Elle a alors engagé deux procédures judiciaires : 

  • en Algérie pour violation du secret médical;
  • en France pour atteinte à la vie privée. 

En mai 2025, la justice algérienne avait également émis deux mandats d’arrêt internationaux contre Kamel Daoud. La condamnation du 21 avril 2026 marque l’aboutissement de cette procédure judiciaire. 

Une affaire qui suscite de nombreuses réactions

Depuis l’annonce de la condamnation, les réactions se multiplient, notamment sur les réseaux sociaux. Plusieurs internautes dénoncent une atteinte à la liberté d’expression et à la mémoire historique, tandis que d’autres soulignent la reconnaissance judiciaire d’une victime.

Certains commentaires évoquent également les œuvres dystopiques 1984 de George Orwell et Fahrenheit 451 de Ray Bradbury pour illustrer les préoccupations liées à la liberté intellectuelle. D’autres internautes mettent en avant la distinction entre la consécration littéraire obtenue par l’auteur et la reconnaissance judiciaire d’une victime.

Une figure majeure de la littérature algérienne contemporaine

Né en 1970 à Mostaganem, Kamel Daoud est journaliste et écrivain. Il collabore notamment au magazine Le Point et figure parmi les auteurs algériens les plus connus à l’international. L’écrivain n’en est pas à sa première controverse. En 2014, il avait déjà été au centre d’une polémique en Algérie après certaines prises de position dans ses chroniques, suscitant un mouvement de solidarité autour de sa personne.

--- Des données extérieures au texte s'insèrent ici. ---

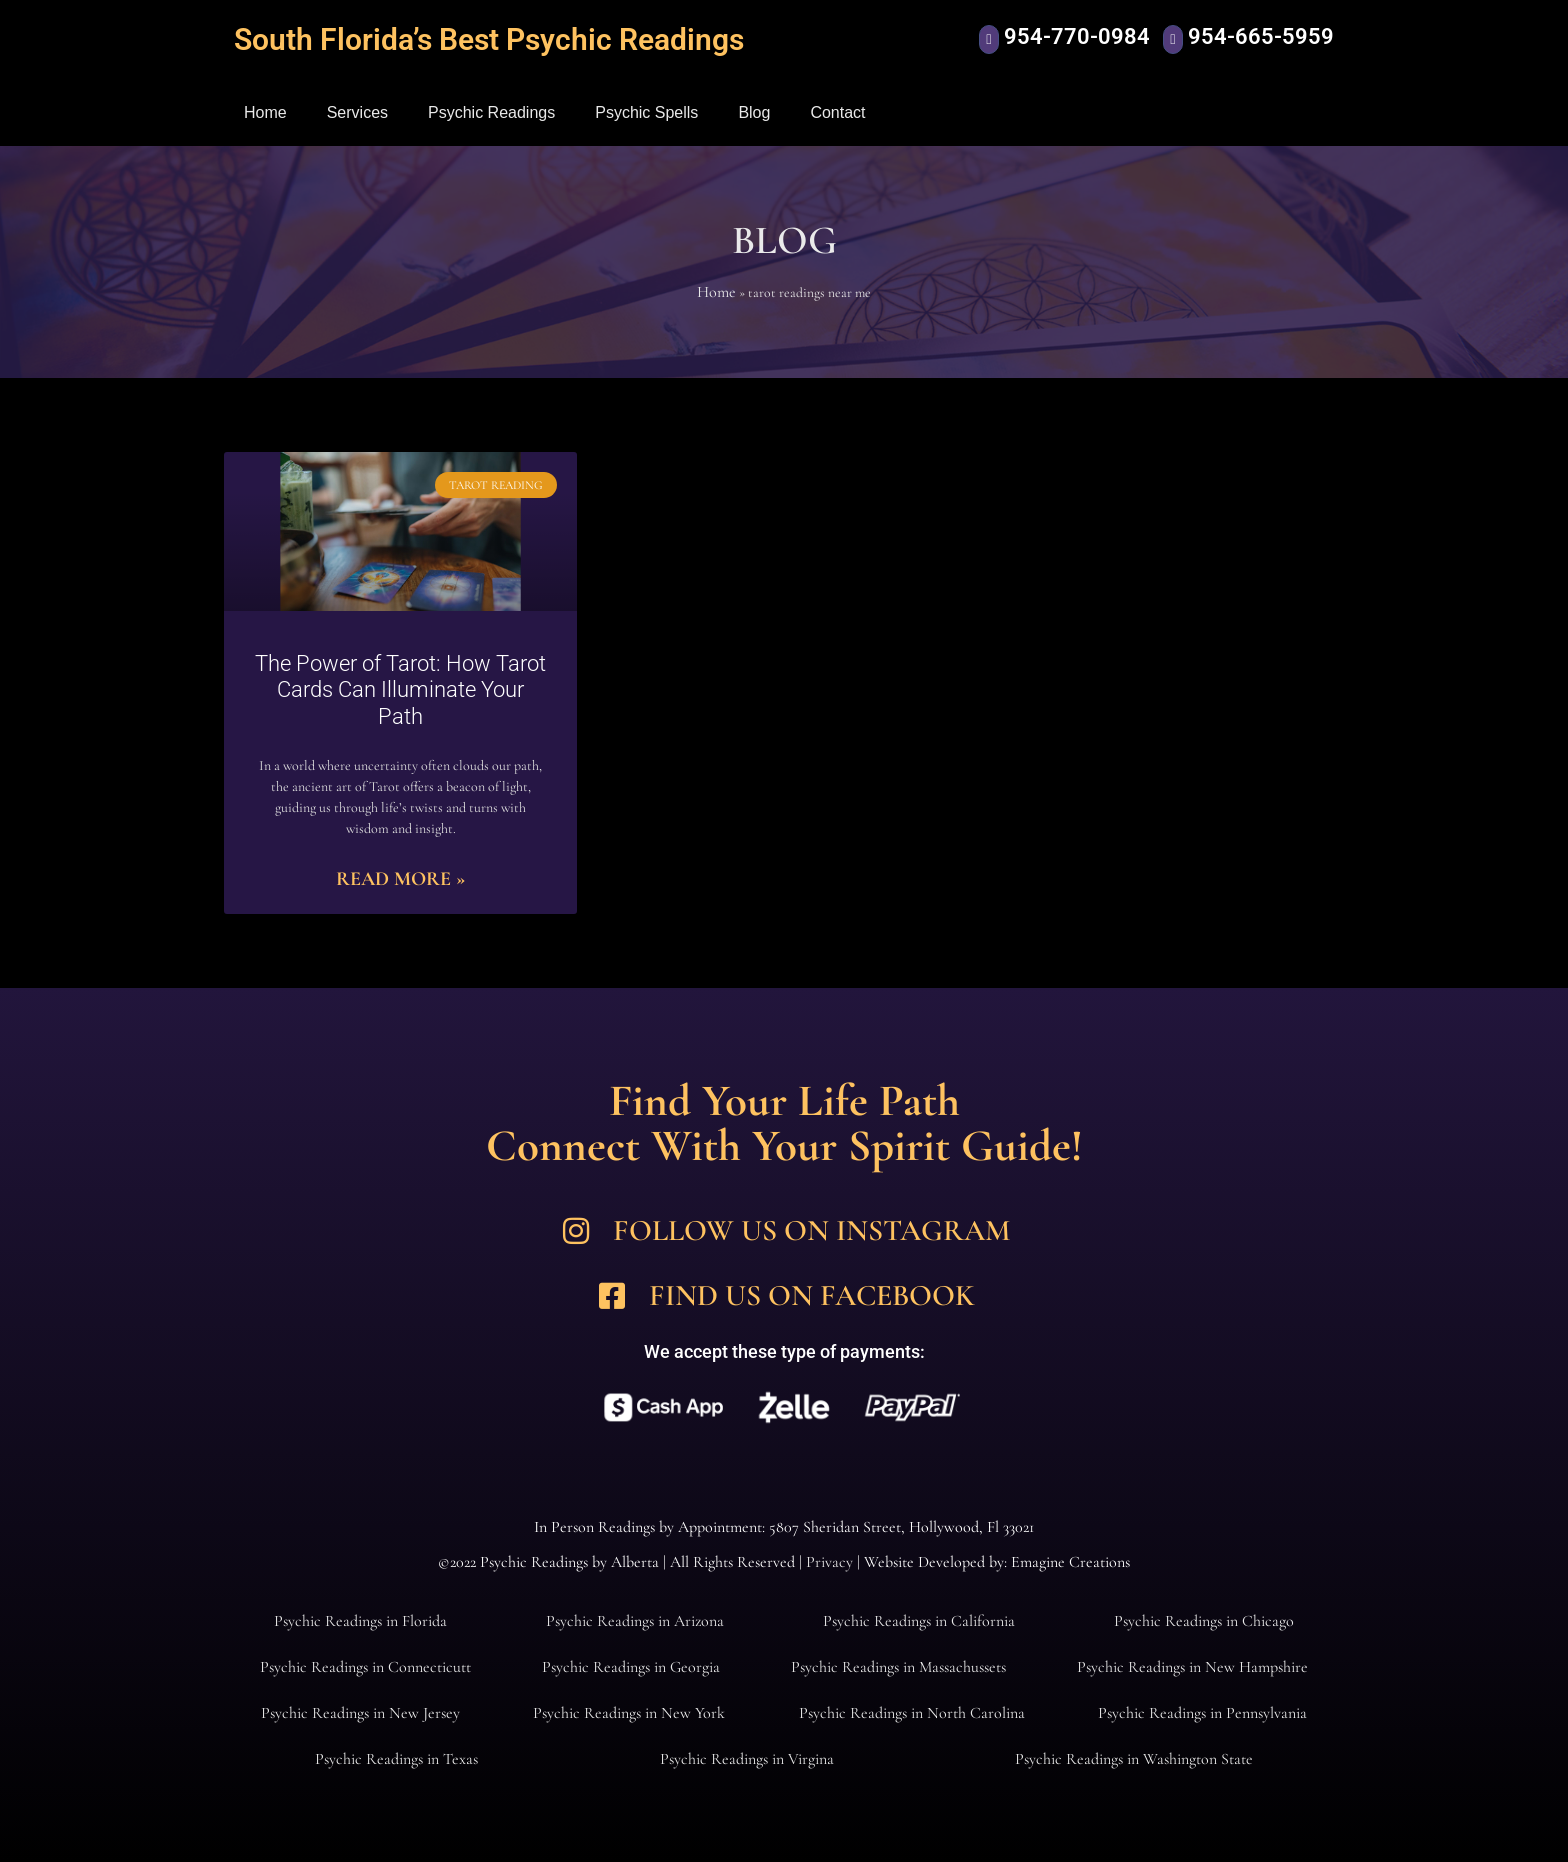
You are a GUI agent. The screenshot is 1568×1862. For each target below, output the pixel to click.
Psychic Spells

Installé en France depuis plusieurs années et détenteur de la nationalité française, l’écrivain ne se trouve pas actuellement en Algérie. À ce stade, aucune information n’a été communiquée concernant un éventuel appel de la décision.

Une inquiétude dans le monde littéraire

Depuis l’annonce du verdict, plusieurs organisations littéraires et de défense des auteurs ont exprimé leur préoccupation face à la situation de l’écrivain. L’affaire relance également le débat sur la liberté d’expression, la mémoire historique et la place de la création littéraire dans les sociétés contemporaines.

La condamnation de Kamel Daoud pour son roman Houris marque ainsi un épisode majeur dans les relations entre littérature, mémoire historique et droit, soulevant des questions fondamentales sur la liberté de création et la place du livre dans le débat public.